Au cours de la dernière décennie, plusieurs sondages 1 ont tendu à renforcer l’idée que les Allemands, toutes tendances politiques confondues, étaient de fervents partisans du frein à l’endettement constitutionnel adopté en 2009 et réticents à le réformer.
Dans ce contexte, les partis allemands, en particulier de droite et de centre-droit, ont évité de faire des propositions fortes pour réformer le frein à l’endettement lors de la campagne électorale actuelle. Dans son programme électoral, l’Union chrétienne-démocrate (CDU) s’engage à maintenir le frein à l’endettement, tandis que les Libres démocrates (FDP), favorables aux entreprises, et l’Alternative für Deutschland (AfD), d’extrême droite, excluent toute réforme.

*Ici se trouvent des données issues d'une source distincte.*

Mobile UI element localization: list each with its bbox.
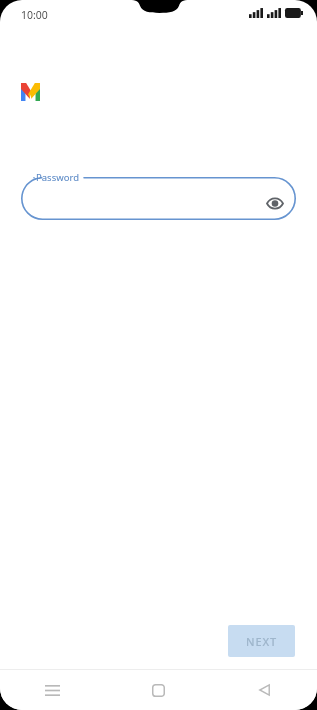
staticText: 10:00	[21, 8, 48, 22]
button[interactable]: Show password	[262, 190, 288, 216]
staticText: Password	[36, 171, 79, 184]
button[interactable]: Back	[211, 670, 317, 710]
button[interactable]: NEXT	[228, 625, 295, 657]
button[interactable]: Password	[21, 168, 296, 220]
button[interactable]: Home	[105, 670, 211, 710]
button[interactable]: Recent apps	[0, 670, 105, 710]
staticText: NEXT	[246, 634, 277, 649]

Les Verts appellent quant à eux à un assouplissement significatif de la politique budgétaire, tandis que les sociaux-démocrates de centre-gauche (SPD) demandent une réforme du dispositif constitutionnel.

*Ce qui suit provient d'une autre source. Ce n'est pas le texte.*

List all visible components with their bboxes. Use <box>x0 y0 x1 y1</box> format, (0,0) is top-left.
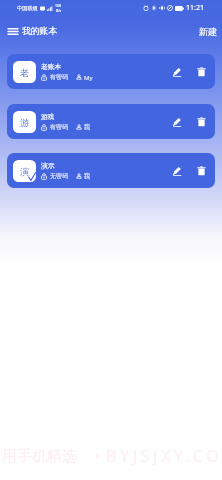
staticText: 中国联通 <box>17 5 38 12</box>
staticText: 我 <box>84 123 91 131</box>
button[interactable]: Edit <box>168 162 186 180</box>
staticText: 我的账本 <box>22 26 58 37</box>
staticText: B/s <box>56 8 62 13</box>
staticText: 用手机精选 <box>2 447 77 466</box>
staticText: 168 <box>55 3 62 8</box>
button[interactable]: Delete <box>192 162 210 180</box>
button[interactable]: 新建 <box>196 22 220 41</box>
staticText: 演 <box>20 166 29 177</box>
staticText: 游戏 <box>41 112 55 121</box>
button[interactable]: Delete <box>192 63 210 81</box>
button[interactable]: Edit <box>168 113 186 131</box>
staticText: 老账本 <box>41 62 62 71</box>
staticText: 老 <box>20 67 29 78</box>
button[interactable]: Edit <box>168 63 186 81</box>
button[interactable]: 老 <box>7 54 215 89</box>
staticText: 演示 <box>41 161 55 170</box>
button[interactable]: Delete <box>192 113 210 131</box>
staticText: BYJSJXY.CO <box>106 445 222 467</box>
button[interactable]: 游 <box>7 104 215 139</box>
staticText: 有密码 <box>50 123 69 131</box>
staticText: 11:21 <box>186 3 204 13</box>
button[interactable]: Menu <box>6 24 20 38</box>
staticText: 我 <box>84 172 91 180</box>
staticText: 游 <box>20 117 29 128</box>
staticText: 有密码 <box>50 73 69 81</box>
button[interactable]: 演 <box>7 153 215 188</box>
staticText: 新建 <box>199 26 217 37</box>
staticText: 无密码 <box>50 172 69 180</box>
staticText: My <box>84 73 93 81</box>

L’opinion des électeurs allemands sur les vertus du frein à l’endettement semble toutefois évoluer de manière beaucoup plus marquée que ce que présente l’offre politique. Un nouveau sondage représentatif réalisé par Forsa pour le Conseil allemand des relations extérieures (DGAP) montre que, pour la première fois, une majorité d’Allemands souhaite une modification du frein à l’endettement 2.
Selon cette enquête réalisée en janvier 2025, 55 % des Allemands pensent que le frein à l’endettement devrait soit être réformé pour permettre à Berlin de lever davantage de dettes pour financer des dépenses d’investissement plus élevées, soit être complètement supprimé.

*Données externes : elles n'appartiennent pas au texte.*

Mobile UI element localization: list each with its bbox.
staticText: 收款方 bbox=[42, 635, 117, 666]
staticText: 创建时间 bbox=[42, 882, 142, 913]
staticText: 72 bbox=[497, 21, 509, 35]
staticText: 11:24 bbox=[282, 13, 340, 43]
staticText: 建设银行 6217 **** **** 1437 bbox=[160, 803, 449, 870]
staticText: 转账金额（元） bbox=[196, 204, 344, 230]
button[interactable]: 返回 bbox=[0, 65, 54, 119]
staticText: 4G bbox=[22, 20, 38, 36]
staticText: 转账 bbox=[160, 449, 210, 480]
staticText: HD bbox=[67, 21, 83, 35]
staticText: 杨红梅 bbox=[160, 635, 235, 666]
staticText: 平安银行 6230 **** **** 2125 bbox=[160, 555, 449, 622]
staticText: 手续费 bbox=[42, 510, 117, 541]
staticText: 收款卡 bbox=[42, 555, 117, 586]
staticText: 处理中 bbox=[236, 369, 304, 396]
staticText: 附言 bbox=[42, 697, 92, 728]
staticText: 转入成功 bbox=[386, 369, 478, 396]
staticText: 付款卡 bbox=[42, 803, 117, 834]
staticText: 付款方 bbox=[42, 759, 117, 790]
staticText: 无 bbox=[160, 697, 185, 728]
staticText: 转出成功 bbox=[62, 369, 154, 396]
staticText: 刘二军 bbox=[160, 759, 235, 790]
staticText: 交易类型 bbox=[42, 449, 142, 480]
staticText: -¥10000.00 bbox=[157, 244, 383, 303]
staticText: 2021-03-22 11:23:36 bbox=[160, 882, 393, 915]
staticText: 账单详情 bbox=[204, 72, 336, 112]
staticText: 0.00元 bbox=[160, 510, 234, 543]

Seule une minorité de 41 % des sondés souhaite que le frein à l’endettement reste inchangé.
Le soutien à la réforme dépasse le clivage gauche-droite
Deux résultats en particulier méritent d’être soulignés.
Tout d’abord, une majorité de 55 % des électeurs de la CDU (centre-droit) et 41 % des électeurs du libéraux du FDP souhaitent que le frein à l’endettement soit assoupli ou abandonné. Bien que le soutien à la réforme soit nettement plus élevé parmi les électeurs du SPD (66 %) et des Verts (85 %), cela montre clairement que le soutien au frein constitutionnel à l’endettement n’est pas superposé au clivage gauche-droite, en dépit de la manière dont les choses sont souvent présentées.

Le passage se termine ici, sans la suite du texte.